Entretanto há um aspeto marcante aqui na minha vida, dos jovens da minha geração. Foram as eleições de 1969. Que a oposição democrática aproveitou, porque tinha havido o 2º congresso de Aveiro, para desenvolver uma grande campanha de massas. Desenvolver, reunir os homens, as mulheres, nas empresas. Fazer grande campanha, fazer comícios, inscrever as pessoas nos cadernos de recenseamento. Tudo aquilo foi uma grande chapelada, mas foi uma grande campanha de esclarecimento. Logo a seguir a essas eleições começou a repressão, nos fins de [19]69, 70.

Depois há outras coisas marcantes a seguir - em 1970 matam o Eduardo Mondlane, dirigente da FRELIMO [Frente de Libertação de Moçambique]. A seguir matam o Amílcar Cabral, que era uma coisa que nós falávamos muito entre nós, jovens, porque o Amílcar Cabral dizia: «A luta é comum. É dos portugueses e nós, africanos. O nosso inimigo é o fascismo». Era uma referência cultural da oposição e isso tocou-nos muito. Nessa altura a luta já era muito grande.

Já nos anos 70 há uma coisa que pouca gente sabe, a fuga de Caxias. Foi muito importante, libertou um conjunto de pessoas que já eram quadros preparados, pessoas que tinham passado algumas vezes pela cadeia, pessoas bem formadas. Coincidiu também com a grande fuga de Peniche, foi para aí cerca de 20 quadros do Partido Comunista. Foram muito importantes.

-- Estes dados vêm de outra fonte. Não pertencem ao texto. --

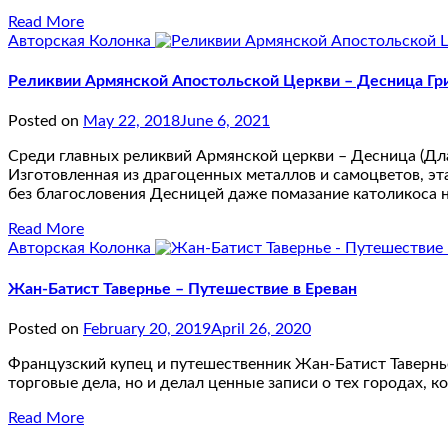
Read More
Авторская Колонка
Реликвии Армянской Апостольской Церкви – Десница Гр
Posted on
May 22, 2018
June 6, 2021
Среди главных реликвий Армянской церкви – Десница (Дла
Изготовленная из драгоценных металлов и самоцветов, эт
без благословения Десницей даже помазание католикоса 
Read More
Авторская Колонка
Жан-Батист Тавернье – Путешествие в Ереван
Posted on
February 20, 2019
April 26, 2020
Французский купец и путешественник Жан-Батист Тавернье 
торговые дела, но и делал ценные записи о тех городах, 
Read More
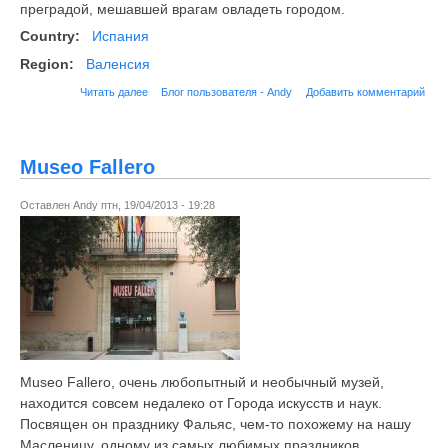
преградой, мешавшей врагам овладеть городом.
Country:
Испания
Region:
Валенсия
Читать далее
Блог пользователя - Andy
Добавить комментарий
Museo Fallero
Оставлен
Andy
птн, 19/04/2013 - 19:28
Museo Fallero, очень любопытный и необычный музей,
находится совсем недалеко от Города искусств и наук.
Посвящен он празднику Фальяс, чем-то похожему на нашу
Масленицу, одному из самых любимых праздников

Esta gente juntou-se num 5º Congresso, creio que nos anos [19]65, 66 e definiu rumo à vitória. Aliás, até existe um livro de Álvaro Cunhal que se chama Rumo à Vitória. E disseram: «O governo não cede, o fascismo não cede, nós temos de desenvolver a luta dos jovens trabalhadores, dos jovens estudantes, das mulheres, dos sindicalistas, nas empresas, até nos quarteis». O movimento intelectual, movimento dos escritores, o movimento dos professores, o movimento de solidariedade com os presos. Mesmo no estrangeiro, jovens que tinham emigrado, a criar comissões de solidariedade, denunciando. Houve mais rádios a transmitir diretamente para Portugal. Isto foi tudo muito forte. Também o apoio aos movimentos de libertação, conjugando estas lutas. Não é por acaso que nasce a CGTP [Confederação Geral dos Trabalhadores Portugueses] em 1970, nasce o Movimento Democrático das Mulheres, o Movimento dos Jovens Trabalhadores. Sobretudo os jovens estudantes têm uma força incrível, desde 1962, os jovens estudantes, logo no início do ano escolar, avançam para lutas tremendas. Param tudo, param as universidades. Os comunistas são submetidos, o governo aparece com os gorilas, com cães e com os polícias, tudo isso como aconteceu em muito sítio.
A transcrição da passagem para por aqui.